Not actually true. Fuzzing and mutation testing have been here for a while.
Otherwise yeah, there are a bunch of non-deterministic technologies, processes and workflows missing, like what Machine Learning folks been doing for decades, which is also software and non-deterministic, but also off-topic from context of the article, as I read it.
Javascript is source code that might be interpreted or might output html target code (by Dom manipulation)
Typescript compiles to javascript.
Now javascript is both source and target code. If you upload javascript code that was generated by ts to your repo and you leave out your ts, that's bad.
Similarly, an LLM has english (or any natural language) as it's source code and typescript (or whatever programming language) as its target code. You shouldn't upload your target code to your repo, and you shouldn't consider it source code.

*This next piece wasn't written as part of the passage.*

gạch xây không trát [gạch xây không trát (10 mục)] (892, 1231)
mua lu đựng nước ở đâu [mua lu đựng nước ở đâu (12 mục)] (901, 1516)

It's interesting that the compiler in this case is non deterministic, but it doesn't change the fact that the prompts are source code, the vibecode is target code.
I have a repo that showcases this
> I can't just store my prompts in git and know that I'll get the same behavior each time
He's not on this idea of using english as source code. He explicitly acknowledges that it doesn't work that way (although he's vague in what _actually_ would replace this).
In summary, he's not talking about english as source code.
It _could_ be that someone else figures out how to use english as authoritative source, but that's not what he's talking about.
In that sense, he's talking about using LLMs as the IDE, tooling. It's not that different from using mutation testing (not something I would commit to the repo), and I stand by my original statement that this is not "unprecedent" as it seems.